If additional scrutiny committees are set up, clear guiding principles should be agreed to ensure that roles, responsibilities and relationships are clear. Above all, these principles should emphasise that the audit committee cannot under any circumstances abrogate its responsibilities, and remains responsible for reviewing the organisation’s system of integrated governance, risk management and internal control, across the whole of the organisation’s activities: Other ‘must haves’ include:

  •  Any scrutiny committee that supports the audit committee should be led by a NED.
  •  Any scrutiny committee should formally report back on its assurance role to the audit committee.
  •  Joint planning meetings should be held between the audit
    committee and any scrutiny committees to ensure gaps and overlaps in the work plan are managed and assurance resources, such as internal audit, are identified.
  •  The audit committee should not delegate the review of assurance reports to committees whose own effectiveness is reviewed within such reports.
  •  If a scrutiny committee has decision-making responsibilities, it should not provide assurances in these areas.
  •  Any scrutiny committee should receive and consider relevant internal audit reports and track the implementation of recommendations.
  •  All committee terms of reference should clearly specify the scrutiny remit, any conflicting executive decision making responsibilities and reporting lines.

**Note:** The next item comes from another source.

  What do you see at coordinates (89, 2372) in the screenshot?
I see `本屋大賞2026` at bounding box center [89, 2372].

In summary, when considering where best to focus their time, it is crucial that audit committees carefully consider and coordinate their relationship with other supporting committees. The audit committee should recognise the work that is carried out and shape its agenda to discharge its responsibilities having assessed the extent, independence and quality of assurances that the board/governing body receives directly from elsewhere. 

Mike Townsend is regional managing director of TIAA and Derek Corbett is director of London Audit Consortium (Barts Health NHS Trust). Both are members of the HFMA Governance and Audit Committee

 

Relating to other committees

The audit committee will need to have an effective relationship with other key committees that may exist within an organisation – for example, finance, quality, risk management, governance and remuneration – so that it can understand what the linkages are and what each covers. To be able to do this, every organisation should have a ‘map’ setting out how committees fit together and what their responsibilities are. This should distinguish between formal committees of the governing body and informal groups that are often set up for a specific task and finish purpose.

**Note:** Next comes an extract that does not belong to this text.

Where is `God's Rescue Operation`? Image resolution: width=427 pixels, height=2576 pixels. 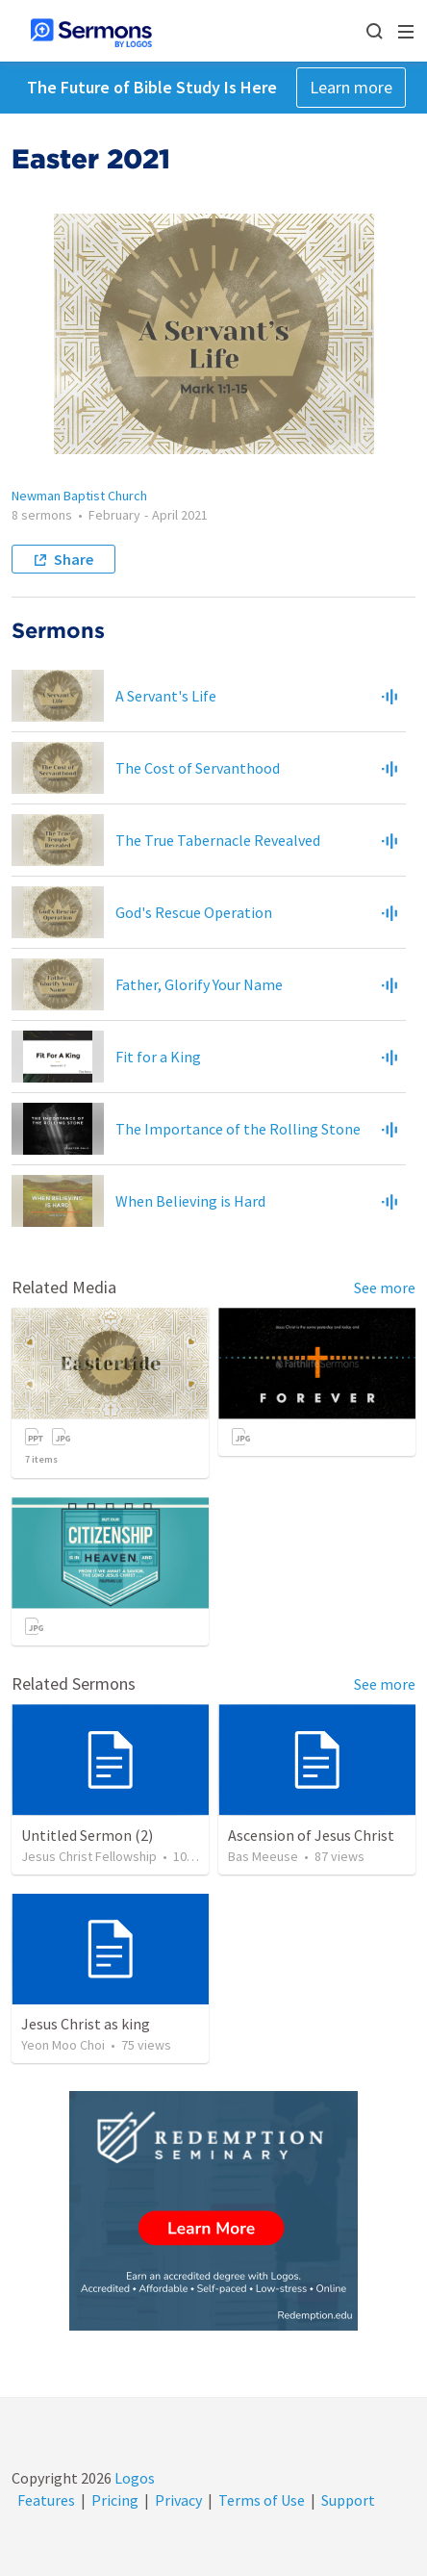 God's Rescue Operation is located at coordinates (193, 912).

Extract from NHS Audit Committee Handbook, 2014, section 5.1

 

Additional scrutiny

  • What areas (if any) does the board/governing body wish to scrutinise directly itself?
  •  Where the board/governing body requires further detailed scrutiny and assurance, what level and depth of assurance is needed? In other words, can a single audit committee deal with all areas in enough depth? If not, what extra assurance is required?
  •  How will the audit committee maintain effective relationships with any other committee that is established to look in detail at specific areas (for example, quality and safety) and what are the reporting lines? Common approaches include shared membership, co-ordinating agendas and sharing minutes/reports.
  •  Membership of the audit committee strictly excludes executive directors. Should this be the case for other scrutiny committees? 
  •  If executive membership of a quality and safety/risk/finance and investment committee is deemed necessary, then what should be the relative balance? Do quoracy requirements safeguard the balance and ensure independence?
  •  Is each committee’s remit in relation to ‘decision-making’ and ‘scrutiny’ clearly defined?
  •  Has the audit committee identified what areas other committees cannot provide assurance over – for example, where other committees have responsibilities as part of the framework of control (and therefore cannot scrutinise themselves)?
  •  What assurance can be taken from external committees over partnerships and similar activity? Examples of such partnerships include local authority health overview and scrutiny committees and health and wellbeing boards.